It returns 2 for Pcore CPUs which have SMT siblings and returns 1 for
Ecore CPUs which do not have SMT siblings.
Today, the CPU boot code sets the global variable smp_num_siblings when
every CPU thread is brought up. The last thread to boot will overwrite
it with the number of siblings of *that* thread. That last thread to
boot will "win". If the thread is a Pcore, smp_num_siblings == 2. If it
is an Ecore, smp_num_siblings == 1.
smp_num_siblings describes if the *system* supports SMT. It should
specify the maximum number of SMT threads among all cores.

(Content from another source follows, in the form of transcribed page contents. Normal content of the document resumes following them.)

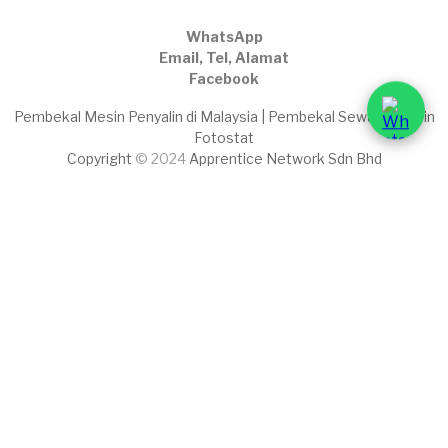
WhatsApp
Email, Tel, Alamat
Facebook
Pembekal Mesin Penyalin di Malaysia | Pembekal Sewaan Mesin
Fotostat
Copyright
© 2024
Apprentice Network Sdn Bhd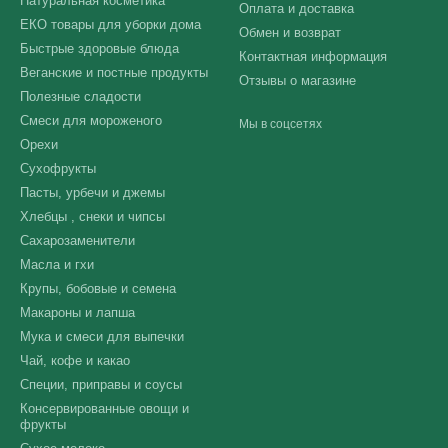
Натуральная косметика
Оплата и доставка
ЕКО товары для уборки дома
Обмен и возврат
Быстрые здоровые блюда
Контактная информация
Веганские и постные продукты
Отзывы о магазине
Полезные сладости
Смеси для мороженого
Мы в соцсетях
Орехи
Сухофрукты
Пасты, урбечи и джемы
Хлебцы , снеки и чипсы
Сахарозаменители
Масла и гхи
Крупы, бобовые и семена
Макароны и лапша
Мука и смеси для выпечки
Чай, кофе и какао
Специи, приправы и соусы
Консервированные овощи и
фрукты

On AlderLake-P/S platforms, it does not cause any functional issues so
far.
But on MeteorLake-P platform, when probing an Ecore CPU,
a). smp_num_siblings varies like AlderLake and it is set to 1 for Ecore.
b). x86_max_cores is totally broken and it is set to 1 for the boot cpu.
Altogether, these two issues make the system being treated as an UP
system in set_cpu_sibling_map() when probing Ecore CPUs, and the Ecore
CPUs are not updated in any cpu sibling maps erroneously.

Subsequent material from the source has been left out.